When Sasha Houston Brown walked into an Urban Outfitters store in Minneapolis last weekend, she found the perfect way to mark Columbus Day on Monday -- creating possible legal trouble for the hipster clothing chain in the process.
Appalled by a line of products labeled "Navajo," Brown, a member of the Santee Sioux nation, wrote an open letter to CEO Glen Senk and accused the retailer of making a "mockery" of American Indian culture and identity and asking that the line be pulled from shelves.
"I take personal offense to the blatant racism and perverted cultural appropriation your store features this season as 'fashion,' " she wrote, citing "tacky" products including "Navajo Hipster Panty, Navajo Print Fabric Wrapped Flask, Peace Treaty Feather Necklace and Staring at Stars Skull Native Headdress T-shirt."
The letter was posted Monday on the website Racialicious and has since been picked up by Jezebel, Time magazine, ABC News and other heavily traveled sites, and is sparking online commenting debates wherever it goes.
Ed Looram, director of public relations for Urban Outfitters, told the Star Tribune via e-mail Wednesday afternoon that the company has "no plans to modify or discontinue" any of the Navajo products.
"The Native American-inspired trend and specifically the term 'Navajo' have been cycling through fashion, fine art and design for the last few years," Looram wrote.
Trademark trouble ahead?
But the matter may go far beyond appeasing one consumer. As Brown also noted in her letter, the Indian Arts and Crafts Act of 1990 prohibits selling products through marketing that falsely suggests they were made by American Indians. Also, the name "Navajo" is trademarked by the tribe.
Brown, 24, works as an adviser for the American Indian Success Program at Minneapolis Community and Technical College. Reached at her office, Brown said she spoke Wednesday with Brian Lewis, an attorney with the Navajo Department of Justice in Arizona. Lewis told her that Urban Outfitters failed to go through the proper legal system required to use the term "Navajo," she said.
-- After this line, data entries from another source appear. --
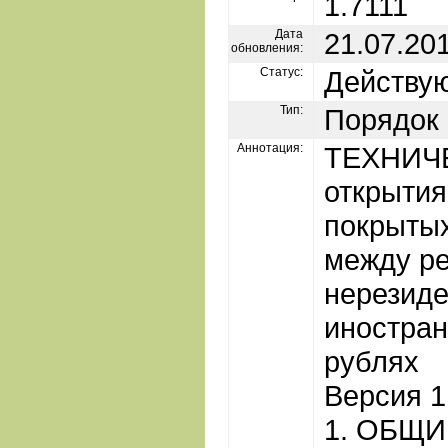
1.7111
Дата
21.07.20
обновления:
Статус:
Действу
Тип:
Порядок
Аннотация:
ТЕХНИЧ
открытия
покрытых
между ре
нерезиде
иностран
рублях
Версия 1
1. ОБЩ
While the blog Native Appropriations posted excerpts from a cease and desist letter that it said was sent to Urban Outfitters by the Navajo Nation in June, the attorney general of the Navajo Nation sent out a news release Thursday stating that the company had contacted Urban Outfitters "only very recently" and that "the Nation is cautiously optimistic that it can discuss this issue with the Urban Outfitters Corporation and convince it to adopt another name and trademark for its products."
Brown acknowledged that the law is rarely put into practice, but Brown hopes the attention her letter is getting raises public awareness not only of the law, but why labeling a product "hipster Navajo panty" might be considered culturally offensive.
"It's symptomatic of a larger issue, not so much about this brand specifically," she said. "It's an example of the passive, subtle racism and cultural appropriation that is ongoing. I'm not against people wearing clothes that have native-tribe connotations.
"But Minneapolis has one of the largest native populations in the country, and there's no shortage of vendors who sell goods they have made. You can go down Franklin Avenue and pick up all sorts of authentic clothes and jewelry."
Philadelphia-based Urban Outfitters is no stranger to controversy, most recently coming under fire for selling a T-shirt featuring a sexually suggestive pose by an underage female model.